#### [WHAT IS EXPECTED]
Copy every entry below exactly, and keep out the pictures.

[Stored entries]

>>>

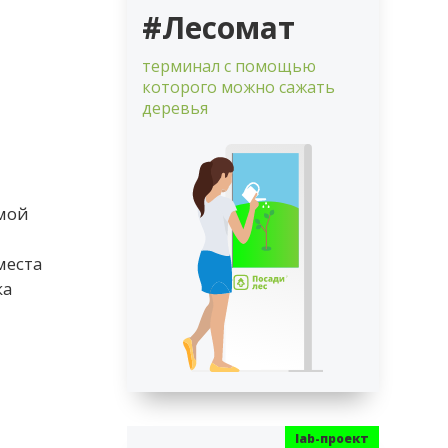
#Лесомат
терминал с помощью
которого можно сажать
деревья
ммой
места
ка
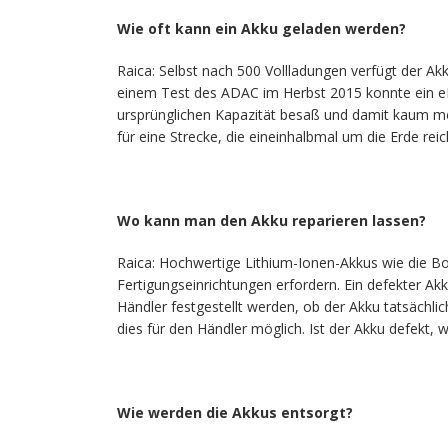
Wie oft kann ein Akku geladen werden?
Raica: Selbst nach 500 Vollladungen verfügt der Ak
einem Test des ADAC im Herbst 2015 konnte ein eB
ursprünglichen Kapazität besaß und damit kaum me
für eine Strecke, die eineinhalbmal um die Erde reic
Wo kann man den Akku reparieren lassen?
Raica: Hochwertige Lithium-Ionen-Akkus wie die 
Fertigungseinrichtungen erfordern. Ein defekter A
Händler festgestellt werden, ob der Akku tatsächlic
dies für den Händler möglich. Ist der Akku defekt, w
Wie werden die Akkus entsorgt?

<<<

#### [SOLUTION BELOW]
#Лесомат
терминал с помощью
которого можно сажать
деревья
ммой
места
ка
Wie oft kann ein Akku geladen werden?
Raica: Selbst nach 500 Vollladungen verfügt der Ak
einem Test des ADAC im Herbst 2015 konnte ein eB
ursprünglichen Kapazität besaß und damit kaum me
für eine Strecke, die eineinhalbmal um die Erde reic
Wo kann man den Akku reparieren lassen?
Raica: Hochwertige Lithium-Ionen-Akkus wie die 
Fertigungseinrichtungen erfordern. Ein defekter A
Händler festgestellt werden, ob der Akku tatsächlic
dies für den Händler möglich. Ist der Akku defekt, w
Wie werden die Akkus entsorgt?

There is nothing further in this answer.